“Tuve un embarazo perfecto. Cuando estaba de 33 semanas fui a un control de monitoreo, me pusieron los aparatos, y me dijeron que no escuchaban los latidos de mi bebé. La ecografista fue la encargada de decirnos que Ciro estaba sin vida”, relata Johanna Piferrer acerca del momento que recibió la peor noticia, sin saber todavía que lo que iba a vivir después sería peor.
Víctima de violencia obstétrica en 2014, cuenta cómo logró transformar su dolor “en instinto de supervivencia” y que su caso fuera el primero sobre muerte perinatal en judicializarse. Y en el marco de la semana del parto respetado, su caso cobra aún más fuerza.
Todavía con la voz entrecortada, Piferrer recuerda el momento que atravesó luego de enterarse que había perdido a su hijo, por lo que decidió iniciar una demanda contra el hospital y la prepaga. “Me dijeron que me iban a inducir un parto natural y que si no había dilatación me hacían cesárea. Yo les dije que no estaba en condiciones de atravesarlo, pero me respondieron que no era una urgencia, y que la cesárea me la iban a poder hacer recién al otro día. Tuve la suerte que una amiga abogada movió todo el hospital, e hizo volver al obstetra que se estaba por ir de vacaciones; y me realizaron la cesárea. Pedí asistencia psicológica y recién a las 48 horas me la dieron. En el medio, tuve que decidir si iba a conocer a Ciro o no, si le iba a realizar autopsia”, recuerda.

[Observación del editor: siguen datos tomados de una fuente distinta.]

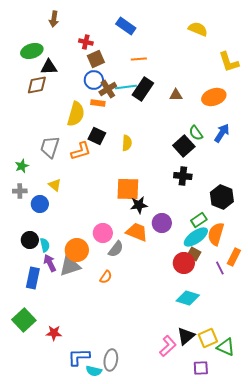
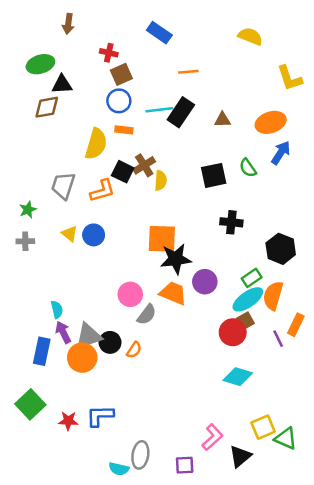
orange line: (139, 59) -> (188, 72), moved
brown cross: (108, 89) -> (144, 165), moved
blue arrow: (222, 133) -> (281, 153), moved
black square: (184, 146) -> (214, 175), moved, turned 30
blue circle: (40, 204) -> (94, 235), moved
black star: (139, 205) -> (176, 259), size x1.4
black circle: (30, 240) -> (110, 342), moved
orange circle: (77, 250) -> (82, 358), moved
brown square: (194, 254) -> (245, 321), turned 32
black triangle: (186, 336) -> (240, 456), moved
blue L-shape: (79, 357) -> (100, 416), moved
purple square: (201, 368) -> (185, 465), moved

Ciro pesó 2,300 kilos. Y cuando sus familiares fueron a verlo a la morgue, les dieron tres opciones: “O lo dejábamos en el hospital y se iba a desecho patológico; o lo llevábamos en una caja; o lo retirábamos con una cochería. Elegí cremarlo porque, para la medicina, como nacieron sin vida son NN. Y el certificado de defunción va a nombre de la madre porque no hay manera de registrarlo”.
La demanda por daños y perjuicios que inició pasa a etapa de alegatos en junio. Y también impulsa un proyecto de ley que contempla un protocolo de salud a seguir ante la muerte perinatal.